Viv glanced up. "It's overpriced."

"And yet, you'll eat it because you skipped breakfast," Daph countered smoothly.

Viv allowed a faint twitch of her lips. "You're insufferable."

Lunch was unremarkable in dishes but steadying in mood. They talked about small things: Daph's morning meeting, Duke Pudding's antics, the ridiculous neon signs plastered across the street. Each word, each laugh, smoothed away the residual weight of the morning until the air between them felt lighter again.

From there, Daphne steered them through the city's pulse. A bookstore with dusty shelves where Viv's fingers hovered reverently over spines; a clothing boutique where Daph insisted Viv try on a soft cream sweater that made her look deceptively gentle.

Viv grumbled, but the sweater stayed in the shopping bag.

As the day wore into dusk, they strolled through a riverside promenade. Students and couples dotted the path, neon lights bleeding into the water. Daph looped her arm through Viv's, tugging her closer whenever Viv slowed to glance too long at a stray cat or a peculiar building.

By the time they returned to the hotel, it was already past ten. Viv was flushed with the day's fatigue, but her eyes carried a softened brightness. For a rare moment, she had forgotten New York was a mission ground. She had simply been Viv—Daph's Viv—living, not surviving.

Across the ocean, the mood could not have been more different.

In a shadowed London flat, Lux leaned over her laptop. Her contact's latest delivery flashed on the screen: blurred shots of Viv and Daphne in New York. At a café. On a crowded street. And then—Lux's breath stalled.

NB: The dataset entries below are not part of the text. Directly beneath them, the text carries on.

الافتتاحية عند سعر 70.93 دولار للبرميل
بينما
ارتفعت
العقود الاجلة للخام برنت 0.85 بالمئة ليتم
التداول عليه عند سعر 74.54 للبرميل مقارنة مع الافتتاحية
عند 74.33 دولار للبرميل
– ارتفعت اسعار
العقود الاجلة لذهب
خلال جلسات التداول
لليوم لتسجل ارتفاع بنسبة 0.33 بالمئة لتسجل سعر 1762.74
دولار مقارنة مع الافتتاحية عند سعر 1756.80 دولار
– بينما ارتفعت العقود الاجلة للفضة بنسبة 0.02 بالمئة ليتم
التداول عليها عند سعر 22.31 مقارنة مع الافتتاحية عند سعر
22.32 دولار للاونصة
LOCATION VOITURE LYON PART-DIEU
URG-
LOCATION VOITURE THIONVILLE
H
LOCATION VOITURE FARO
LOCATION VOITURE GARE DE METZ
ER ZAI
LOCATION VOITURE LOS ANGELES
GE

One photo, taken just outside the hotel entrance: Viv and Daphne locked in a kiss. Not a casual brush of lips, but deep, messy, unashamed. Daphne's hand cradling Viv's jaw, Viv leaning into her like the rest of the world had gone dark.

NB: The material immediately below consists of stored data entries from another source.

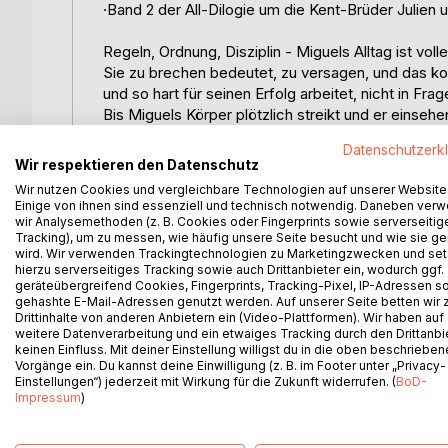
·Band 2 der All-Dilogie um die Kent-Brüder Julien 
Regeln, Ordnung, Disziplin - Miguels Alltag ist volle
Sie zu brechen bedeutet, zu versagen, und das kom
und so hart für seinen Erfolg arbeitet, nicht in Frag
Bis Miguels Körper plötzlich streikt und er einse
Ausgerechnet Lee soll ihm helfen.
Datenschutzerk
Lee mit dem Schmetterlingstattoo und einem Läche
Wir respektieren den Datenschutz
schwach werden lässt. So herrlich schwach. Und gle
Wir nutzen Cookies und vergleichbare Technologien auf unserer Website
Einige von ihnen sind essenziell und technisch notwendig. Daneben ver
Die niemand sehen soll.
wir Analysemethoden (z. B. Cookies oder Fingerprints sowie serverseitig
Tracking), um zu messen, wie häufig unsere Seite besucht und wie sie ge
Niemand, den Miguel schützen will.
wird. Wir verwenden Trackingtechnologien zu Marketingzwecken und se
Am wenigsten sich selbst.
hierzu serverseitiges Tracking sowie auch Drittanbieter ein, wodurch ggf.
_
geräteübergreifend Cookies, Fingerprints, Tracking-Pixel, IP-Adressen s
gehashte E-Mail-Adressen genutzt werden. Auf unserer Seite betten wir
Der Band bildet den Abschluss der Dilogie und sol
Drittinhalte von anderen Anbietern ein (Video-Plattformen). Wir haben auf
werden.
weitere Datenverarbeitung und ein etwaiges Tracking durch den Drittanbi
_
keinen Einfluss. Mit deiner Einstellung willigst du in die oben beschriebe
Inhaltswarnung:
Vorgänge ein. Du kannst deine Einwilligung (z. B. im Footer unter „Privacy-
Einstellungen“) jederzeit mit Wirkung für die Zukunft widerrufen. (
BoD-
Falls Ihr gegenwärtig oder in Eurer Vergangenhei
Impressum
)
noch habt, seid vorbereitet. Es kann sein, dass d
verstärkt oder erneut aufkommen lässt.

Lux froze, fingers tightening on the edge of the desk until her knuckles blanched. The image seared her vision, dragging her backward in time—back to the prison visiting room, the cheap plastic chairs, the harsh fluorescent lights. Daphne, pretending to be Viv's stepsister. The way she had leaned in under the guard's indifferent gaze. That kiss. The cunning slip of a tongue, the indifference mingled with a casual acceptance from Viv.

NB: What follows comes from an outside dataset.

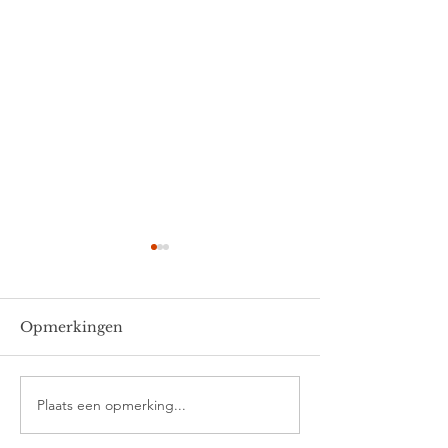
Opmerkingen
Thomas
Ella en Joris
Plaats een opmerking...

She had almost convinced herself that it was a strange bond between step-sisters.

And this? They're no longer playing the stepsister act.

Her nails dug crescents into her palm as she clicked to zoom, though the pixels only fractured further. It didn't matter. The intimacy was unmistakable. This wasn't tradecraft. This wasn't survival.

"They're still doing it," she whispered, venom threading her tone. "The same fucking thing. Only this time... it's real."

The cigarette burned down between her fingers, ash spilling onto the desk unnoticed. Lux leaned back, eyes cold, lips curling into a broken half-smile.

"Enjoy your little rerun, Vivienne," she murmured. "But you should know—old scenes never play the same way twice."

She snapped the laptop shut. The room fell silent, except for the sound of her pulse hammering in her ears.